I. Grabbing Objectives
Target URL:Mephoto video
II. Use of tools
Development environment: win10, python3.7
Development tools: pycharm, Chrome
Toolkit: requests, xpath, base64
III. Key learning elements
The process of parsing the data collected by the crawler
js code debugging skills
js reverse parsing code
Conversion of Python code
IV. Analysis of project ideas
Go to the home page of the website
Pick the category that interests you
Get the jump address of the hyperlink to the detail page based on the address of the home page.
Find the corresponding encrypted video playback address data
This data is static web data, decoded by js code
Find the corresponding parsing code
First find the address where the video will play
Find the encrypted js file that parses the video address
The file is triggered when you click play
I can roughly tell that this is base64 encrypted data.
Search for keywords in the corresponding js file
Find the js encryption
js function of some function usage
# The eplace() method is used to replace some characters in a string with others # parseInt data into the corresponding integer type # Decode base64-encoded strings The # substring method extracts a specified number of characters from a string starting with the start subscript.

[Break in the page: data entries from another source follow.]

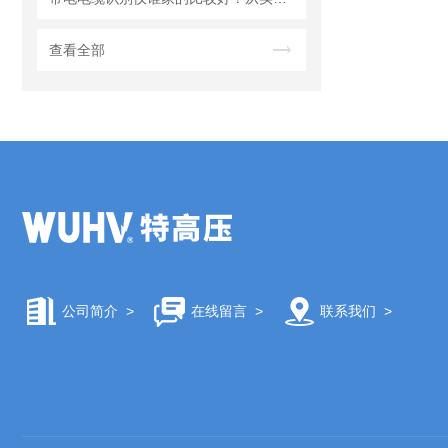
查看全部
公司简介
>
在线留言
>
联系我们
>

Convert js code to python code
import base64 def decode(data): def getHex(a): return { 'str': a[4:], 'hex': ''.join(list(a[:4])[::-1]), } def getDec(a): b = str(int(a, 16)) return { 'pre': list(b[:2]), 'tail': list(b[2:]), } def substr(a, b): c = a[0: int(b[0])] d = a[int(b[0]): int(b[0]) + int(b[1])] return c + a[int(b[0]):].replace(d, "") def getPos(a, b): b[0] = len(a) - int(b[0]) - int(b[1]) return b b = getHex(data) c = getDec(b['hex']) d = substr(b['str'], c['pre']) return base64.b64decode(substr(d, getPos(d, c['tail']))) print(decode("e121Ly9tBrI84RdnZpZGVvMTAubWVpdHVkYXRhLmNvbS82MGJjZDcwNTE3NGZieXBueG5udnRwMTA5N19IMjY0XzFfNWY3YThmM2U0MTEwNy5tc2JVjAu3EDQ="))
Derive the final video playback address
V. Simple source code sharing
import requests from lxml import etree import base64 def decode_mp4(data): def getHex(a): return { 'str': a[4:], 'hex': ''.join(list(a[:4])[::-1]), } def getDec(a): b = str(int(a, 16)) return { 'pre': list(b[:2]), 'tail': list(b[2:]), } def substr(a, b): c = a[0: int(b[0])] d = a[int(b[0]): int(b[0]) + int(b[1])] return c + a[int(b[0]):].replace(d, "") def getPos(a, b): b[0] = len(a) - int(b[0]) - int(b[1]) return b b = getHex(data) c = getDec(b['hex']) d = substr(b['str'], c['pre']) return base64.b64decode(substr(d, getPos(d, c['tail']))) # Run the main function def main(): url = '' headers = { 'User-Agent': 'Mozilla/5.0 (Windows NT 10.0; Win64; x64) AppleWebKit/537.36 (KHTML, like Gecko) Chrome/75.0.3770.142 Safari/537.36', } response = (url=url, headers=headers) html_data = () href_list = html_data.xpath('//div/a/@href') # print(href_list) for href in href_list: res = ('' + href, headers=headers) html = () name = ('//div[@]/img/@alt')[0] mp4_data = ('//div[@]/@data-video')[0] # print(name, mp4_data) mp4_url = decode_mp4(mp4_data).decode('utf-8') print(mp4_url) result = ("http:" + mp4_url) with open(name + ".mp4", 'wb') as f: () () if __name__ == '__main__': main()
To this article on Python crawl a shoot short video of the article is introduced to this, more related Python crawl video content, please search for my previous articles or continue to browse the following related articles I hope you will support me more in the future!